Exercise instructions
Reproduce verbatim only the lines from the one containing "Alle Themen auch als Consulting" through the last line below, both included.
:: Supplied data
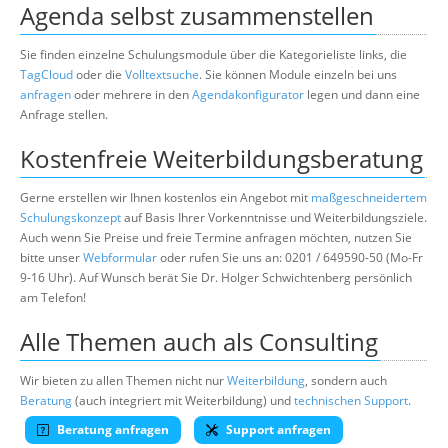
Agenda selbst zusammenstellen
Sie finden einzelne Schulungsmodule über die Kategorieliste links, die
TagCloud
oder die
Volltextsuche
. Sie können Module einzeln bei uns
anfragen
oder mehrere in den
Agendakonfigurator
legen und dann eine
Anfrage stellen.
Kostenfreie Weiterbildungsberatung
Gerne erstellen wir Ihnen kostenlos ein Angebot mit
maßgeschneidertem
Schulungskonzept
auf Basis Ihrer Vorkenntnisse und Weiterbildungsziele.
Auch wenn Sie Preise und freie Termine anfragen möchten, nutzen Sie
bitte unser
Webformular
oder rufen Sie uns an: 0201 / 649590-50 (Mo-Fr
9-16 Uhr). Auf Wunsch berät Sie Dr. Holger Schwichtenberg persönlich
am Telefon!
Alle Themen auch als Consulting
Wir bieten zu allen Themen nicht nur
Weiterbildung
, sondern auch
Beratung
(auch integriert mit Weiterbildung) und
technischen Support
.
Beratung anfragen
Support anfragen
::::
Completed exercise
Alle Themen auch als Consulting
Wir bieten zu allen Themen nicht nur
Weiterbildung
, sondern auch
Beratung
(auch integriert mit Weiterbildung) und
technischen Support
.
Beratung anfragen
Support anfragen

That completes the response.